I think the insight I get from practices like the OP article is that all of these axes just capture a little bit more. But there's always gonna be things left out. The risk with political compasses is our tendency to mistake the Map for the Territory


Why do people who live in Sally's city need cars?

It seems like the choice to impose parking minimums on apartment and home owners instead of building train tracks is one that should be weighed according to its externalities.


The problem is: If I build and sell a home with no parking, there's no legal mechanism that can stop the new owner from buying a car anyway, and parking it on the street.

That might be OK if there's physically no on-street parking within walking distance - this is the case in central London, for example. Or if I can convince someone on the council to pass a new law specific to my building.


Roads are a public resource paid for with public money. The idea that you should be able to block housing around you so that you can monopolize a public resource seems disgusting to me - imagine someone wanting to block housing (or public transport) because it would make the nearby publicly-funded pool or art gallery more crowded. (Though I'm sure that does happen).
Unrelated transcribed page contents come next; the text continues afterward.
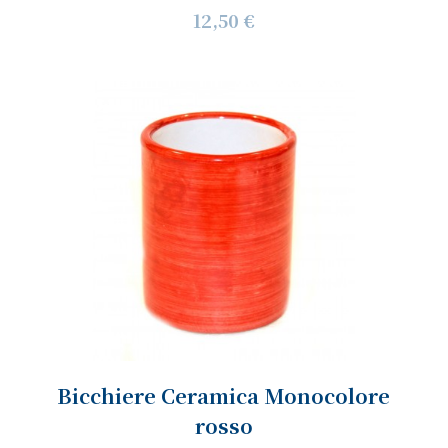
12,50 €
Bicchiere Ceramica Monocolore
rosso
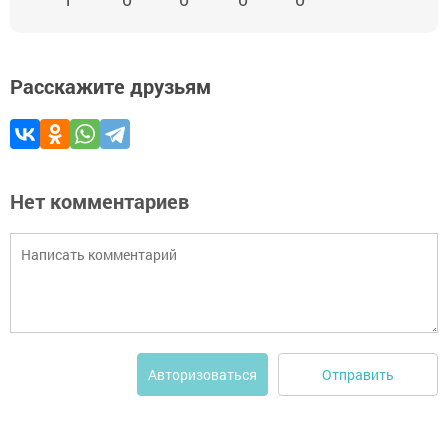
Расскажите друзьям
Нет комментариев
Отправить
Авторизоваться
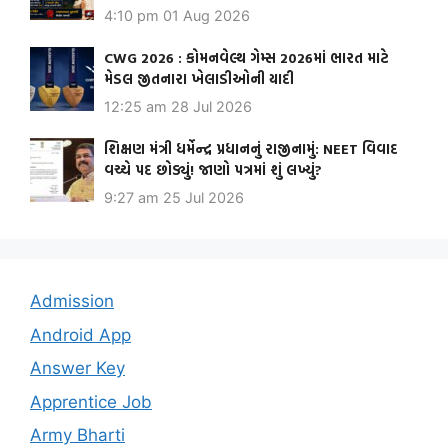
4:10 pm
01 Aug 2026
CWG 2026 : કોમનવેલ્થ ગેમ્સ 2026માં ભારત માટે
મેડલ જીતનારા ખેલાડીઓની યાદી
12:25 am
28 Jul 2026
શિક્ષણ મંત્રી ધર્મેન્દ્ર પ્રધાનનું રાજીનામું: NEET વિવાદ
વચ્ચે પદ છોડ્યું! જાણો પત્રમાં શું લખ્યું?
9:27 am
25 Jul 2026
Admission
Android App
Answer Key
Apprentice Job
Army Bharti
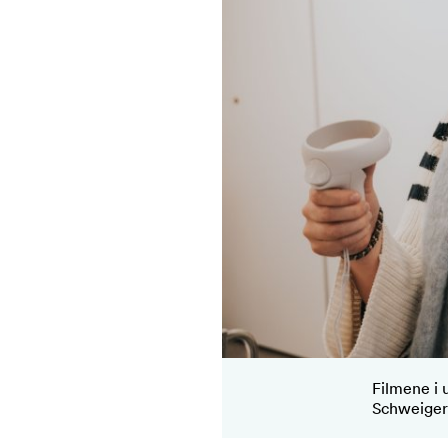
Filmene i 
Schweiger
What if Bob is in a country where people have the freedom to wander around most of Bob's 200 acres?


How does it change the original question?


I admit its not a major point - but I guess I reacted to the idea that "Nobody can really see it".


They don't see it unless they choose to go look at it. I can stand on a step ladder and look over my neighbor's fence. But if I do that then start complaining that the grass in his back yard is too dry and ugly, then who's the asshole? My neighbor for having ugly grass, or me, who went out of my way to look at it?